Bijzondere belangstelling
Maar dat is allemaal lang geleden. De aandacht voor het literaire is, op een recent project van Feike Dietze en Marjo van Koppen in Utrecht na, vrijwel geheel uit zicht verdwenen. Dat betekent dat er aandacht is voor andere taal uit het verleden dan de taal in officiële documenten van beroepsschrijvers: de taal in brieven, of liever nog: briefjes, bijvoorbeeld, of andere informele krabbels, om zo inzicht te krijgen in wat voor taal er vroeger was naast het Nederlands. Dat draagt alleen al bij aan de verwondering over onze lens doordat het laat zien dat een heleboel ‘recente vormen van taalverloedering’ feitelijk al honderden jaren gebruikt worden, zij het niet in de officiële bronnen. Zoals Van der Sijs met haar laatste boek heeft laten zien hoe de standaardtaal ook maar op een menselijke en dus rommelige manier gemaakt is. Wat voor conclusies voor het onderwijs en het taalbeleid daaruit volgen, mag iedereen natuurlijk zelf weten.
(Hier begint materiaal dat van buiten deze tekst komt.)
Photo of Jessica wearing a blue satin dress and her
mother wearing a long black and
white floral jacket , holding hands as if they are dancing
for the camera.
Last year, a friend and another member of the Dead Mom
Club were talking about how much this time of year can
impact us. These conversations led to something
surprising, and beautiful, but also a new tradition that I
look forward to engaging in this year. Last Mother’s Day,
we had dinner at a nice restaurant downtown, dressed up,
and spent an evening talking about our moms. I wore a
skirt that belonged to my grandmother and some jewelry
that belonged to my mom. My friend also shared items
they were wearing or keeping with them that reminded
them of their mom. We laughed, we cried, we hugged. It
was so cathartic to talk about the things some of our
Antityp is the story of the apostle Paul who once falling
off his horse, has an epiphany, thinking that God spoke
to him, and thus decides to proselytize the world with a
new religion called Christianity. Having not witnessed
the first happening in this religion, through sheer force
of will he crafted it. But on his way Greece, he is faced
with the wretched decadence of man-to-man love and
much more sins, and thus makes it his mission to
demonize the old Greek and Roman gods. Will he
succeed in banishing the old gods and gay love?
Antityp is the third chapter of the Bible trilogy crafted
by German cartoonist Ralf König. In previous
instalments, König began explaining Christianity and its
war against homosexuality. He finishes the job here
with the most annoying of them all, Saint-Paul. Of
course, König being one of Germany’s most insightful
Er is sowieso iets heel leerzaams in de confrontatie met vormen van Nederlands van 100 of 500 of 1000 jaar geleden: het besef dat niets in steen gebeiteld is, dat woorden telkens aan verandering onderhevig zijn, en klanken ook, en zinsstructuren. En dat we er geen grip op kunnen krijgen, dat de taal weliswaar voortdurend verandert, maar dat wij de taal niet kunnen veranderen. Als je dat weet, bezie je de discussie over non-binaire voornaamwoorden met bijzondere belangstelling.
Verbazingwekkend
Dat staat niet in de weg dat de historische taalkunde als hulpvak natuurlijk ook nog steeds belangrijk is, bijvoorbeeld voor de historische letterkunde. Je moet Floris ende Blancefloer ook nog wel kunnen lezen, en wat dat betreft is toegepaste historische taalkunde een vorm van vreemdetaalverwerving, zij het dat je de desbetreffende vaardigheid alleen passief hoeft te beheersen (Er zijn YouTube-kanalen waar mensen vloggen in het klassiek Latijn, maar ik weet eigenlijk niet of er iemand is die een gesprek zou kunnen voeren in het Middelnederlands.)
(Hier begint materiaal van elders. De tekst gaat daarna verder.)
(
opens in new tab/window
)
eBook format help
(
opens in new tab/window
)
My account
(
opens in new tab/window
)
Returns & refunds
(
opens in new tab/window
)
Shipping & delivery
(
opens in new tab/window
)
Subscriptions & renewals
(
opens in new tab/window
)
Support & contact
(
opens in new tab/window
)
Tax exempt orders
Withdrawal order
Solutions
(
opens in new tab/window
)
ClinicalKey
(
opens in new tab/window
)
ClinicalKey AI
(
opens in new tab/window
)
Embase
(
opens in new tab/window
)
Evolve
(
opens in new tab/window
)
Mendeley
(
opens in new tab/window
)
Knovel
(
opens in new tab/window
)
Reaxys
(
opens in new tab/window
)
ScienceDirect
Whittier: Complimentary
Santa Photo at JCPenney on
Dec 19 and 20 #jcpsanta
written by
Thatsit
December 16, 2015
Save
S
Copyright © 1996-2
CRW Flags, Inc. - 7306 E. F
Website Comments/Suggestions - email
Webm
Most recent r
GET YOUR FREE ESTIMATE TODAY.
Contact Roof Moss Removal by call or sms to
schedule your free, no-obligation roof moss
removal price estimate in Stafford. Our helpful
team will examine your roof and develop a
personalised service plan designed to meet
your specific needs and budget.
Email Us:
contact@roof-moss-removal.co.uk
En dan heeft de historische taalkunde ook nog een takje dat waarschijnlijk de publiekslieveling is onder alle neerlandistische disciplines: de etymologie. Een jaar of tien geleden heeft het vak op dit vlak een gigantische prestatie geleverd, met de publicatie van het Etymologisch Woordenboek voor het Nederlands en de opname daarvan in waarschijnlijk de populairste website van de neerlandistiek, de Etymologiebank. In die zin geldt voor de historische taalkunde a fortiori wat er geldt voor de historische letterkunde: dat het verbazingwekkend is hoeveel een betrekkelijk klein groepje mensen in de lucht heeft weten te houden.
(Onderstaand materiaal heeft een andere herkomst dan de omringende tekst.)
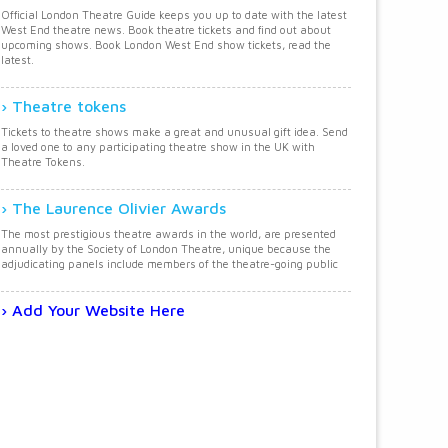
Official London Theatre Guide keeps you up to date with the latest
West End theatre news. Book theatre tickets and find out about
upcoming shows. Book London West End show tickets, read the
latest.
Theatre tokens
Tickets to theatre shows make a great and unusual gift idea. Send
a loved one to any participating theatre show in the UK with
Theatre Tokens.
The Laurence Olivier Awards
The most prestigious theatre awards in the world, are presented
annually by the Society of London Theatre, unique because the
adjudicating panels include members of the theatre-going public
Add Your Website Here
Alle afleveringen van deze reeks staan hier.
Willem Kuiper zegt
“(Er zijn YouTube-kanalen waar mensen vloggen in het klassiek Latijn, maar ik weet eigenlijk niet of er iemand is die een gesprek zou kunnen voeren in het Middelnederlands.)”
Denk dat ik dat inmiddels wel zou kunnen.
Marc van Oostendorp zegt
Interessant! En welk dialect / welke periode zou dat dan bij voorkeur zijn?
Willem Kuiper zegt
Voor een hedendaagse ABN Nederlander zou (West-)Brabants het minst ver weg zijn. Maar … Spelling is 1, uitspraak is 2.